> [WHAT IS NEEDED]: From the entries below, copy out every line with "önemli" in it.
::: AVAILABLE DATA :::
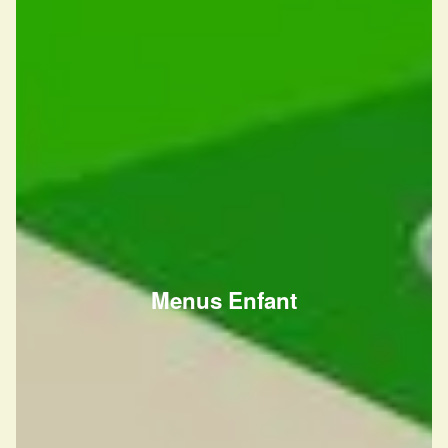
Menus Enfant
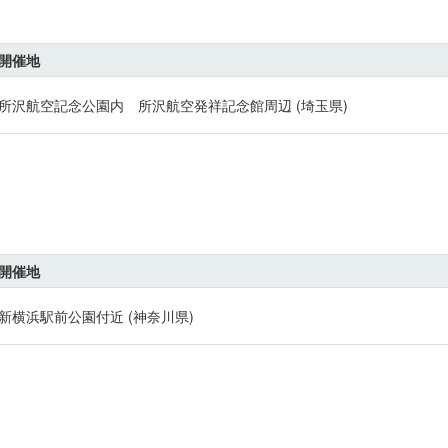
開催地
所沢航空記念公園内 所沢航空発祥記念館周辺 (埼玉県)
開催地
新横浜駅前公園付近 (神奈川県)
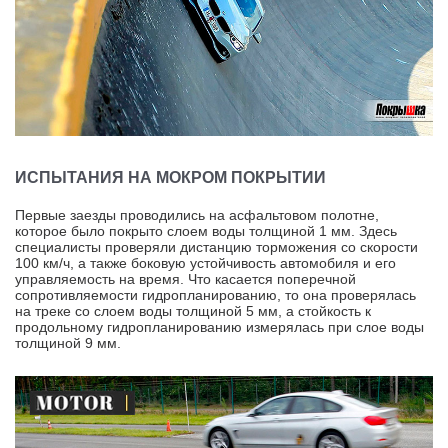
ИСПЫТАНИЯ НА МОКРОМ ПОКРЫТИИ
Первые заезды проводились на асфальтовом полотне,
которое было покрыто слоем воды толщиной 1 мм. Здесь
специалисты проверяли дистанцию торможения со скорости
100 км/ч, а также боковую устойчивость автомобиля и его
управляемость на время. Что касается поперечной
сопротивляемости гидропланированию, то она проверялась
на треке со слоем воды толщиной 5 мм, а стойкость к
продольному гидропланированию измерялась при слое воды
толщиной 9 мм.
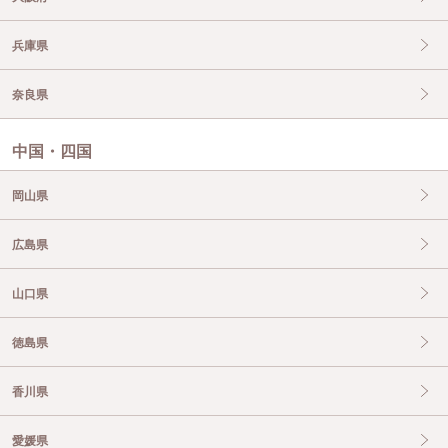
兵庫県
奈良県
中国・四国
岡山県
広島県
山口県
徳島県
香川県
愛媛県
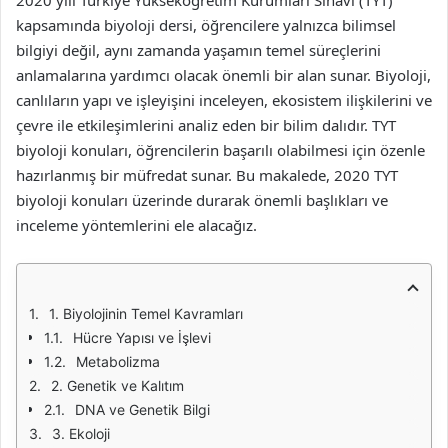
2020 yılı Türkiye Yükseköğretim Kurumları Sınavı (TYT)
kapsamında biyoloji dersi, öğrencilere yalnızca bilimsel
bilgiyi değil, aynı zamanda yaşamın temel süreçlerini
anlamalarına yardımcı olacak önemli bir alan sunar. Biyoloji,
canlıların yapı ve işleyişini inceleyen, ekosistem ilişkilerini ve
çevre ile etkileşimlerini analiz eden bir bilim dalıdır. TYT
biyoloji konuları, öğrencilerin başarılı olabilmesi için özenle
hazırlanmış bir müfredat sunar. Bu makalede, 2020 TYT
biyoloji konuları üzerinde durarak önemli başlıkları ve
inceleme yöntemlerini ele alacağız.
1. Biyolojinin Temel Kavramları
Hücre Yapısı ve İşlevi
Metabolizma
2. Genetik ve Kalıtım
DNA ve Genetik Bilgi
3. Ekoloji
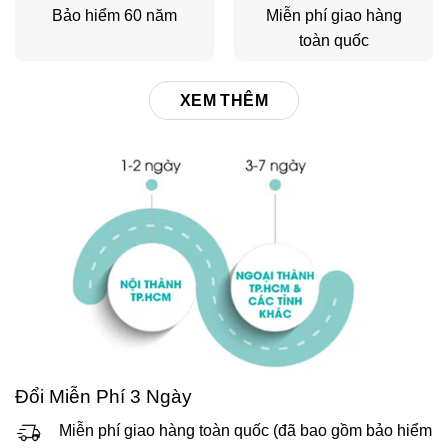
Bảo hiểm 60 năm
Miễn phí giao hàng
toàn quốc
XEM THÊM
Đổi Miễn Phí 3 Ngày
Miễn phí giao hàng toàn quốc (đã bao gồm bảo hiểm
:::
> [SOLUTION FOR THIS PROBLEM]:
anlamalarına yardımcı olacak önemli bir alan sunar. Biyoloji,
biyoloji konuları üzerinde durarak önemli başlıkları ve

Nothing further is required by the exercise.